Restate word for word the lines below from the one that has "awareness that allows recognising and" through the one that has "at the same time in the mid-'90s.", keeping both and dropping all pictures.

Information supplied:
==============================
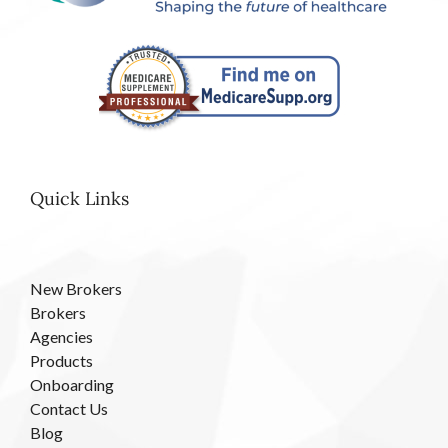
Quick Links
New Brokers
Brokers
Agencies
Products
Onboarding
Contact Us
Blog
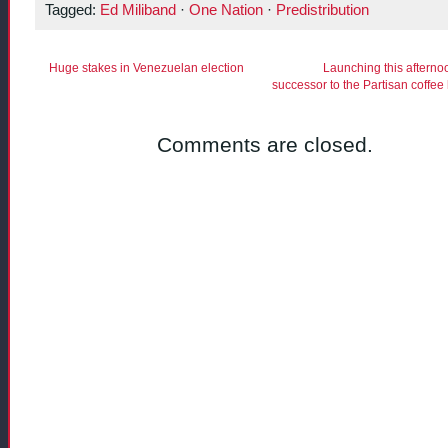
Tagged:
Ed Miliband
·
One Nation
·
Predistribution
Huge stakes in Venezuelan election
Launching this afterno
successor to the Partisan coffee
Comments are closed.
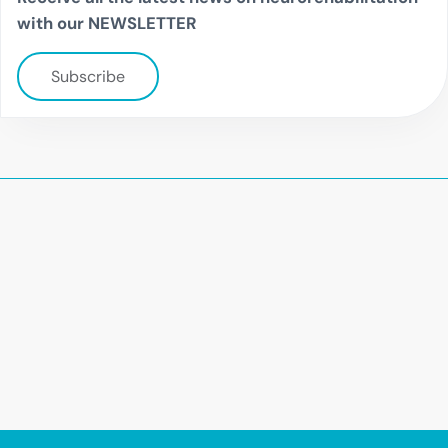
with our NEWSLETTER
Subscribe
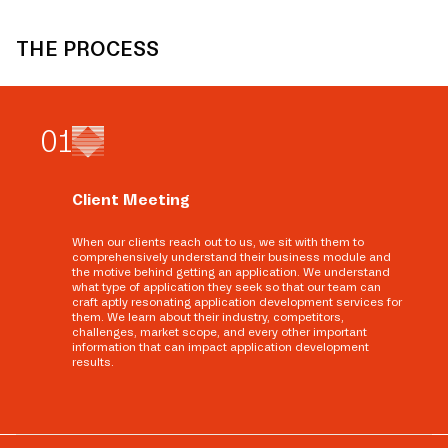
THE PROCESS
0
1
Client Meeting
When our clients reach out to us, we sit with them to
comprehensively understand their business module and
the motive behind getting an application. We understand
what type of application they seek so that our team can
craft aptly resonating application development services for
them. We learn about their industry, competitors,
challenges, market scope, and every other important
information that can impact application development
results.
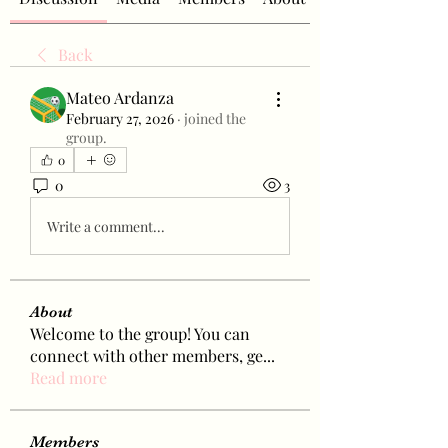
Back
Mateo Ardanza
February 27, 2026
·
joined the
group.
0
0
3
Write a comment...
About
Welcome to the group! You can
connect with other members, ge
...
Read more
Members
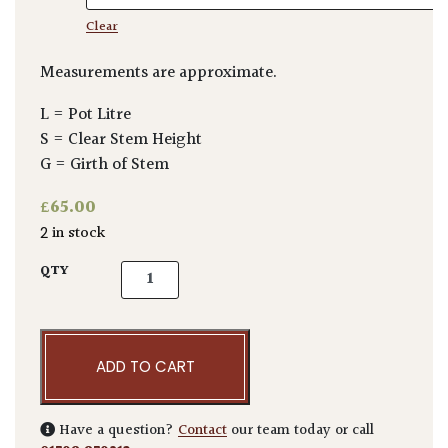
Clear
Measurements are approximate.
L = Pot Litre
S = Clear Stem Height
G = Girth of Stem
£
65.00
2 in stock
Callistemon subulatus - Bush quantity
QTY
ADD TO CART
Have a question?
Contact
our team today or call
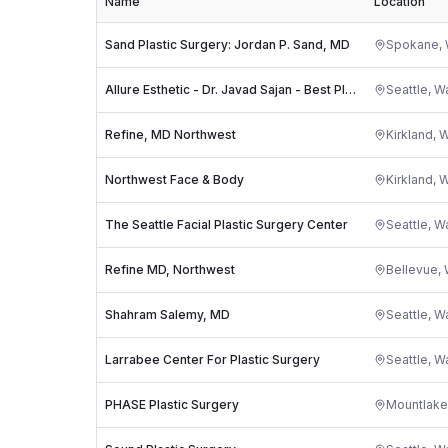
Name
Location
Sand Plastic Surgery: Jordan P. Sand, MD
Spokane
,
Allure Esthetic - Dr. Javad Sajan - Best Plastic Surgeon in Seattle
Seattle
,
Wa
Refine, MD Northwest
Kirkland
,
W
Northwest Face & Body
Kirkland
,
W
The Seattle Facial Plastic Surgery Center
Seattle
,
Wa
Refine MD, Northwest
Bellevue
,
Shahram Salemy, MD
Seattle
,
Wa
Larrabee Center For Plastic Surgery
Seattle
,
Wa
PHASE Plastic Surgery
Mountlake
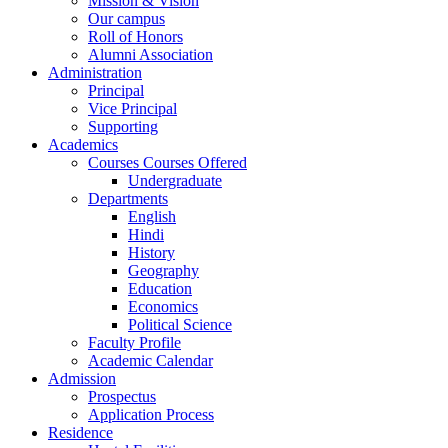
Mission & Vision
Our campus
Roll of Honors
Alumni Association
Administration
Principal
Vice Principal
Supporting
Academics
Courses Courses Offered
Undergraduate
Departments
English
Hindi
History
Geography
Education
Economics
Political Science
Faculty Profile
Academic Calendar
Admission
Prospectus
Application Process
Residence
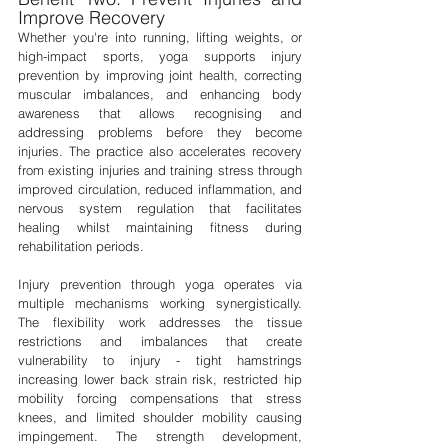
Improve Recovery
Whether you're into running, lifting weights, or 
high-impact sports, yoga supports injury 
prevention by improving joint health, correcting 
muscular imbalances, and enhancing body 
awareness that allows recognising and 
addressing problems before they become 
injuries. The practice also accelerates recovery 
from existing injuries and training stress through 
improved circulation, reduced inflammation, and 
nervous system regulation that facilitates 
healing whilst maintaining fitness during 
rehabilitation periods.
Injury prevention through yoga operates via 
multiple mechanisms working synergistically. 
The flexibility work addresses the tissue 
restrictions and imbalances that create 
vulnerability to injury - tight hamstrings 
increasing lower back strain risk, restricted hip 
mobility forcing compensations that stress 
knees, and limited shoulder mobility causing 
impingement. The strength development, 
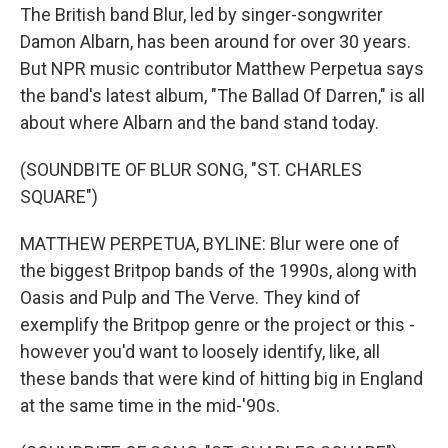
The British band Blur, led by singer-songwriter
Damon Albarn, has been around for over 30 years.
But NPR music contributor Matthew Perpetua says
the band's latest album, "The Ballad Of Darren," is all
about where Albarn and the band stand today.
(SOUNDBITE OF BLUR SONG, "ST. CHARLES
SQUARE")
MATTHEW PERPETUA, BYLINE: Blur were one of
the biggest Britpop bands of the 1990s, along with
Oasis and Pulp and The Verve. They kind of
exemplify the Britpop genre or the project or this -
however you'd want to loosely identify, like, all
these bands that were kind of hitting big in England
at the same time in the mid-'90s.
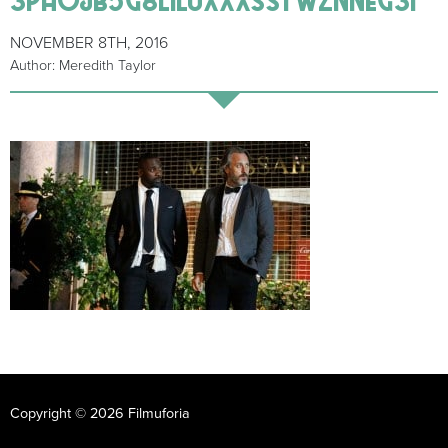
NOVEMBER 8TH, 2016
Author: Meredith Taylor
Copyright © 2026 Filmuforia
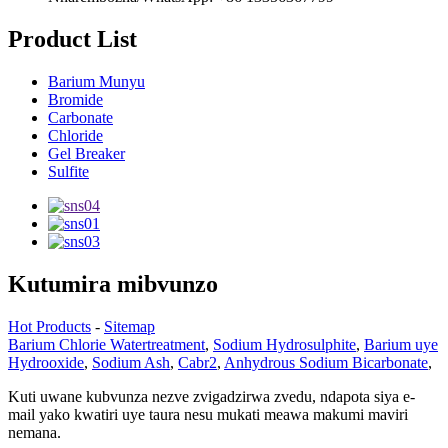
Product List
Barium Munyu
Bromide
Carbonate
Chloride
Gel Breaker
Sulfite
Kutumira mibvunzo
Hot Products
-
Sitemap
Barium Chlorie Watertreatment
,
Sodium Hydrosulphite
,
Barium uye
Hydrooxide
,
Sodium Ash
,
Cabr2
,
Anhydrous Sodium Bicarbonate
,
Kuti uwane kubvunza nezve zvigadzirwa zvedu, ndapota siya e-
mail yako kwatiri uye taura nesu mukati meawa makumi maviri
nemana.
==============================
Answer to the problem:
awareness that allows recognising and 
addressing problems before they become 
injuries. The practice also accelerates recovery 
from existing injuries and training stress through 
improved circulation, reduced inflammation, and 
nervous system regulation that facilitates 
healing whilst maintaining fitness during 
rehabilitation periods.
Injury prevention through yoga operates via 
multiple mechanisms working synergistically. 
The flexibility work addresses the tissue 
restrictions and imbalances that create 
vulnerability to injury - tight hamstrings 
increasing lower back strain risk, restricted hip 
mobility forcing compensations that stress 
knees, and limited shoulder mobility causing 
impingement. The strength development, 
The British band Blur, led by singer-songwriter
Damon Albarn, has been around for over 30 years.
But NPR music contributor Matthew Perpetua says
the band's latest album, "The Ballad Of Darren," is all
about where Albarn and the band stand today.
(SOUNDBITE OF BLUR SONG, "ST. CHARLES
SQUARE")
MATTHEW PERPETUA, BYLINE: Blur were one of
the biggest Britpop bands of the 1990s, along with
Oasis and Pulp and The Verve. They kind of
exemplify the Britpop genre or the project or this -
however you'd want to loosely identify, like, all
these bands that were kind of hitting big in England
at the same time in the mid-'90s.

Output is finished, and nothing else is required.